Será que ele teria dificuldades em explicar seu plano econômico que só faz sentido para o mercado financeiro? Ou que sua candidatura agiu ativamente para censurar a liberdade de imprensa que ele diz defender enquanto fabricava boatos e tentava chupar dados de celulares para sua máquina de propaganda? Conseguiria ele defender o partido de seu vice, Mourão, que financiou a maior rede de fake news do Brasil, derrubada pelo Facebook? Ou a condenação do general Heleno? As tramóias do caricato Marcos Pontes?
Bolsonaro teme a imprensa porque foi ela que descobriu a Wal do Açaí, o Queiroz, o cofre milionário que sumiu de uma agência do Banco do Brasil.
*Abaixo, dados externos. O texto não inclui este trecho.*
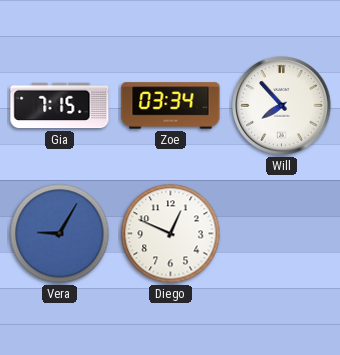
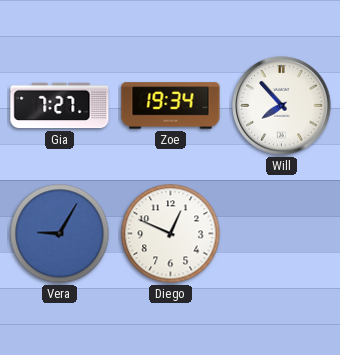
Gia: 7:15 -> 7:27
Zoe: 03:34 -> 19:34
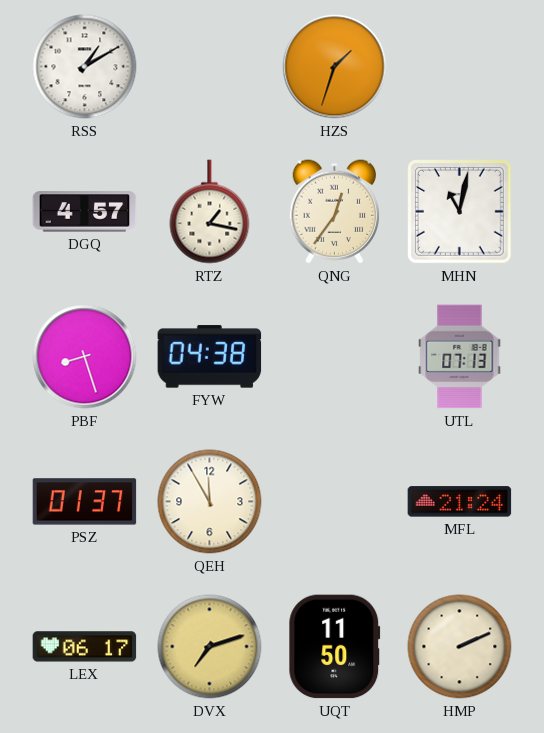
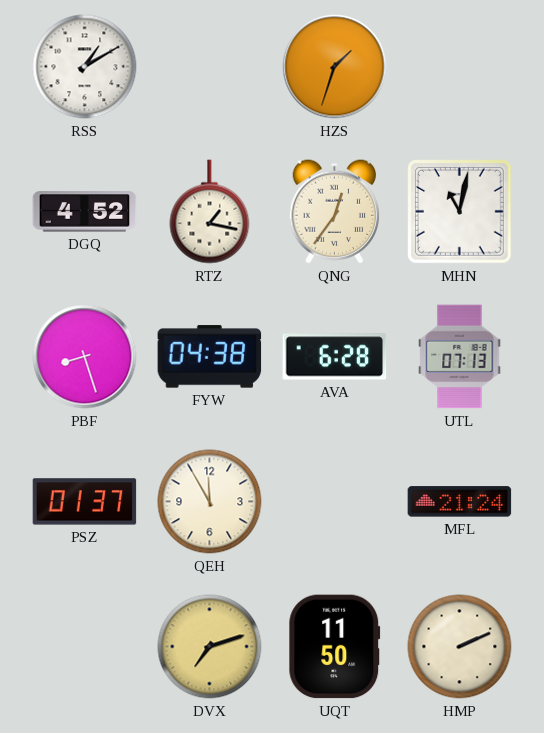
DGQ: 4:57 -> 4:52
AVA: none -> 6:28
LEX: 06:17 -> none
Foi ela que identificou os 15 milhões de reais em imóveis da Família B, com salários incompatíveis.
Bolsonaro odeia e tenta deslegitimá-la porque sabe que ela não vai desaparecer. “A imprensa acabou” é só um bordão ruim e velho repetido por todos os governantes desde que a imprensa existe. Os governantes sumiram, a imprensa segue por aqui.
A retórica atual é mais violenta, mas se assemelha muito a de outros governos, inclusive ao do PT. À época, jornalistas eram chamados de “Partido da Imprensa Golpista”. Hoje, são taxados de “Partidos da Extrema Imprensa”. As semelhanças entre os radicais bolsonaristas e os radicais petistas são maiores do que parecem. Orange is the new red.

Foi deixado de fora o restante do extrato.